● **WORK INSTRUCTION**
Repeat each entry below exactly, omitting any picture it holds.

[DATA FOR THIS TASK]

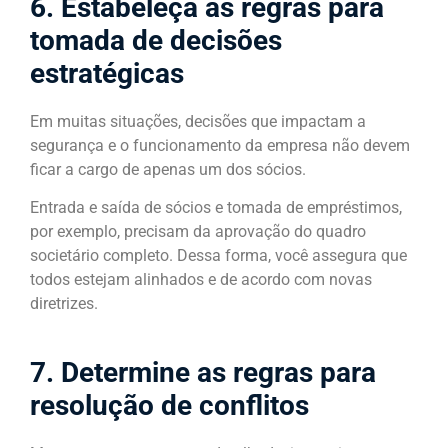
6. Estabeleça as regras para
tomada de decisões
estratégicas
Em muitas situações, decisões que impactam a
segurança e o funcionamento da empresa não devem
ficar a cargo de apenas um dos sócios.
Entrada e saída de sócios e tomada de empréstimos,
por exemplo, precisam da aprovação do quadro
societário completo. Dessa forma, você assegura que
todos estejam alinhados e de acordo com novas
diretrizes.
7. Determine as regras para
resolução de conflitos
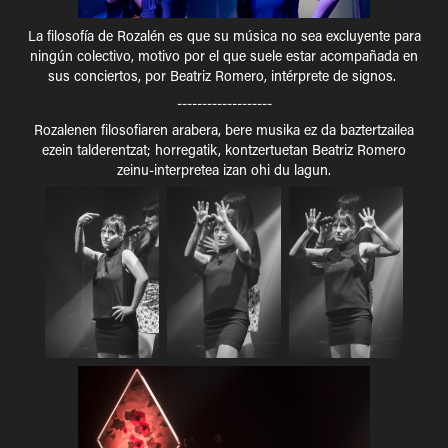
La filosofía de Rozalén es que su música no sea excluyente para
ningún colectivo, motivo por el que suele estar acompañada en
sus conciertos, por
Beatriz Romero
, intérprete de signos.
-------------------
Rozalenen filosofiaren arabera, bere musika ez da baztertzailea
ezein talderentzat; horregatik, kontzertuetan
Beatriz Romero
zeinu-interpretea izan ohi du lagun.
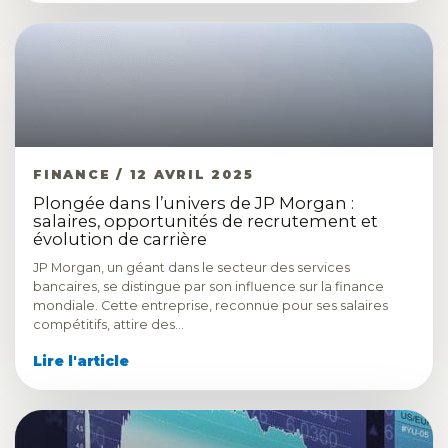
FINANCE / 12 AVRIL 2025
Plongée dans l’univers de JP Morgan :
salaires, opportunités de recrutement et
évolution de carrière
JP Morgan, un géant dans le secteur des services
bancaires, se distingue par son influence sur la finance
mondiale. Cette entreprise, reconnue pour ses salaires
compétitifs, attire des…
Lire l'article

[/DATA FOR THIS TASK]

● **EXPECTED ANSWER**
6. Estabeleça as regras para
tomada de decisões
estratégicas
Em muitas situações, decisões que impactam a
segurança e o funcionamento da empresa não devem
ficar a cargo de apenas um dos sócios.
Entrada e saída de sócios e tomada de empréstimos,
por exemplo, precisam da aprovação do quadro
societário completo. Dessa forma, você assegura que
todos estejam alinhados e de acordo com novas
diretrizes.
7. Determine as regras para
resolução de conflitos
La filosofía de Rozalén es que su música no sea excluyente para
ningún colectivo, motivo por el que suele estar acompañada en
sus conciertos, por
Beatriz Romero
, intérprete de signos.
-------------------
Rozalenen filosofiaren arabera, bere musika ez da baztertzailea
ezein talderentzat; horregatik, kontzertuetan
Beatriz Romero
zeinu-interpretea izan ohi du lagun.
FINANCE / 12 AVRIL 2025
Plongée dans l’univers de JP Morgan :
salaires, opportunités de recrutement et
évolution de carrière
JP Morgan, un géant dans le secteur des services
bancaires, se distingue par son influence sur la finance
mondiale. Cette entreprise, reconnue pour ses salaires
compétitifs, attire des…
Lire l'article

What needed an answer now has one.